Tell me how many lines in the data below hold the string "types", and say nothing else.
==*==
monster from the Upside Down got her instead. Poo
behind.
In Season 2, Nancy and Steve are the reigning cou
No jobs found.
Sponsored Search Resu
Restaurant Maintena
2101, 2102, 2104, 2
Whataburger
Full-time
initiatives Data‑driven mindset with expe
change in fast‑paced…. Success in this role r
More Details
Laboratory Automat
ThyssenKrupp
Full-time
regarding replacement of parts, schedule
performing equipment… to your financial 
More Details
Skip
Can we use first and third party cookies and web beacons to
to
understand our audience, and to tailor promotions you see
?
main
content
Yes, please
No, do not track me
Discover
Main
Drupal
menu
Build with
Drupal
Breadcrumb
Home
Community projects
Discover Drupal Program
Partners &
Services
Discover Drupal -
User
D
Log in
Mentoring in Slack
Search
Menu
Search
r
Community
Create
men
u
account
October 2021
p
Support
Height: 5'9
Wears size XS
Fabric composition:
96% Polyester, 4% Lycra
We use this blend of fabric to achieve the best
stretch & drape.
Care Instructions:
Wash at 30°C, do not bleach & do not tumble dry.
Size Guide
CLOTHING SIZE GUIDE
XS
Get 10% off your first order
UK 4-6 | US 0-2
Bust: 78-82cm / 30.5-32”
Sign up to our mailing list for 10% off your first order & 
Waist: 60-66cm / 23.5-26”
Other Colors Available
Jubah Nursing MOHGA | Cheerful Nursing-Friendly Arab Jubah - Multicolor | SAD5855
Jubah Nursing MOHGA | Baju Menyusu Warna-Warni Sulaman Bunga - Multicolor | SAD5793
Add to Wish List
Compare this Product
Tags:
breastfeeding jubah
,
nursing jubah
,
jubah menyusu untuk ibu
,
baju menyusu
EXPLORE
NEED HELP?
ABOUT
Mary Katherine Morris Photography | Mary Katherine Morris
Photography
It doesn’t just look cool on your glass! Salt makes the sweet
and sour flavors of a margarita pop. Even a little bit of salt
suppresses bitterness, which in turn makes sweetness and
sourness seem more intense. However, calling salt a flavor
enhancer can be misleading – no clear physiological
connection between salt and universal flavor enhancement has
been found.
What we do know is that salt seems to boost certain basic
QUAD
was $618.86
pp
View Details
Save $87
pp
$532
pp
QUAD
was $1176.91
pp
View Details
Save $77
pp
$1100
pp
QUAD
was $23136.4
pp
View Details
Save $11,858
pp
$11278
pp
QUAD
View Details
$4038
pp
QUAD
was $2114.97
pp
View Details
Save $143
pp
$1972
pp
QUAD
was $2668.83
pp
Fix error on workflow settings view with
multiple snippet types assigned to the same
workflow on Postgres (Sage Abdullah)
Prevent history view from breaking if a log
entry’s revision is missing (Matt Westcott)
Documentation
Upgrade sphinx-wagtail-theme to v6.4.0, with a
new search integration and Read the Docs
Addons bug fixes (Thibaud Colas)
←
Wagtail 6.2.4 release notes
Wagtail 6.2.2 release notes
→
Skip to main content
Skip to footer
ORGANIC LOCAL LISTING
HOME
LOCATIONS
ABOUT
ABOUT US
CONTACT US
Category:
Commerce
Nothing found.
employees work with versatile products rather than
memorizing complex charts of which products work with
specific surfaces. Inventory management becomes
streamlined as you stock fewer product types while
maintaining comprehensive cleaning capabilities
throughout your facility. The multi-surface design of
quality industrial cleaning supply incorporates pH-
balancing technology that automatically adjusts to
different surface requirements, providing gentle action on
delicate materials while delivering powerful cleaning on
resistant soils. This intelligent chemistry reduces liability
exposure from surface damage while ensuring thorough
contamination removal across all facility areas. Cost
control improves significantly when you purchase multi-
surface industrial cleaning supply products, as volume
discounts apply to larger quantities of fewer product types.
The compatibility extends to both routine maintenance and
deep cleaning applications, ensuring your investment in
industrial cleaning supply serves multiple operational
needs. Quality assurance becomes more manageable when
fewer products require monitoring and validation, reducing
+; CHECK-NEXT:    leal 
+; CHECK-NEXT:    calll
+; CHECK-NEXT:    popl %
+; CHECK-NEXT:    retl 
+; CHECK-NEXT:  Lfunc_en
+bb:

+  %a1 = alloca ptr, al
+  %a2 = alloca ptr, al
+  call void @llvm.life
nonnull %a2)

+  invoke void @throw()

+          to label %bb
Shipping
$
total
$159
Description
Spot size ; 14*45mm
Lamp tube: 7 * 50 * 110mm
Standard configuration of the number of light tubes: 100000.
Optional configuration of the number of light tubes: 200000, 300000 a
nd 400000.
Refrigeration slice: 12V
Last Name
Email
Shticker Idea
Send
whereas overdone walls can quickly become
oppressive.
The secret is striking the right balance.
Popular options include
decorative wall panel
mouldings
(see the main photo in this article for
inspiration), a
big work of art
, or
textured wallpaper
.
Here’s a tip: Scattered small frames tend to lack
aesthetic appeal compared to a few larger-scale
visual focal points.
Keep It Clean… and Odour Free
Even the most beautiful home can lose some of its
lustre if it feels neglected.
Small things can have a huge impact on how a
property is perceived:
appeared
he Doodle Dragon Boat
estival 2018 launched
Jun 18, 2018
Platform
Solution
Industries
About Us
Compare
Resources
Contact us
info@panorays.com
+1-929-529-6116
==*==
**Expected output**: 3